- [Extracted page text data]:
━━━━━━━━━━

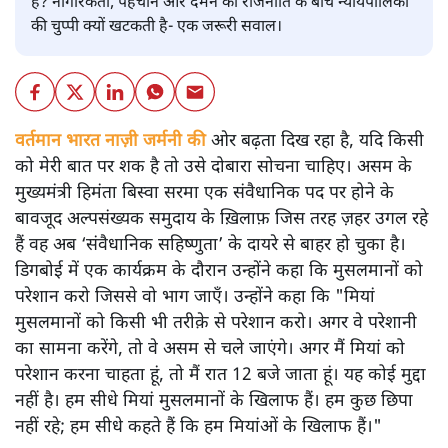
है? नागरिकता, पहचान और दमन की राजनीति के बीच न्यायपालिका
की चुप्पी क्यों खटकती है- एक जरूरी सवाल।
वर्तमान भारत नाज़ी जर्मनी की
ओर बढ़ता दिख रहा है, यदि किसी
को मेरी बात पर शक है तो उसे दोबारा सोचना चाहिए। असम के
मुख्यमंत्री हिमंता बिस्वा सरमा एक संवैधानिक पद पर होने के
बावजूद अल्पसंख्यक समुदाय के ख़िलाफ़ जिस तरह ज़हर उगल रहे
हैं वह अब ‘संवैधानिक सहिष्णुता’ के दायरे से बाहर हो चुका है।
डिगबोई में एक कार्यक्रम के दौरान उन्होंने कहा कि मुसलमानों को
परेशान करो जिससे वो भाग जाएँ। उन्होंने कहा कि "मियां
मुसलमानों को किसी भी तरीक़े से परेशान करो। अगर वे परेशानी
का सामना करेंगे, तो वे असम से चले जाएंगे। अगर मैं मियां को
परेशान करना चाहता हूं, तो मैं रात 12 बजे जाता हूं। यह कोई मुद्दा
नहीं है। हम सीधे मियां मुसलमानों के खिलाफ हैं। हम कुछ छिपा
नहीं रहे; हम सीधे कहते हैं कि हम मियांओं के खिलाफ हैं।"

━━━━━━━━━━

- [Problem details]:
Using the entries above, give again exactly the lines from the line holding "वर्तमान भारत नाज़ी जर्मनी की" through the line holding "परेशान करना चाहता". Include both end lines and nothing else.

- [Written reply]:
वर्तमान भारत नाज़ी जर्मनी की
ओर बढ़ता दिख रहा है, यदि किसी
को मेरी बात पर शक है तो उसे दोबारा सोचना चाहिए। असम के
मुख्यमंत्री हिमंता बिस्वा सरमा एक संवैधानिक पद पर होने के
बावजूद अल्पसंख्यक समुदाय के ख़िलाफ़ जिस तरह ज़हर उगल रहे
हैं वह अब ‘संवैधानिक सहिष्णुता’ के दायरे से बाहर हो चुका है।
डिगबोई में एक कार्यक्रम के दौरान उन्होंने कहा कि मुसलमानों को
परेशान करो जिससे वो भाग जाएँ। उन्होंने कहा कि "मियां
मुसलमानों को किसी भी तरीक़े से परेशान करो। अगर वे परेशानी
का सामना करेंगे, तो वे असम से चले जाएंगे। अगर मैं मियां को
परेशान करना चाहता हूं, तो मैं रात 12 बजे जाता हूं। यह कोई मुद्दा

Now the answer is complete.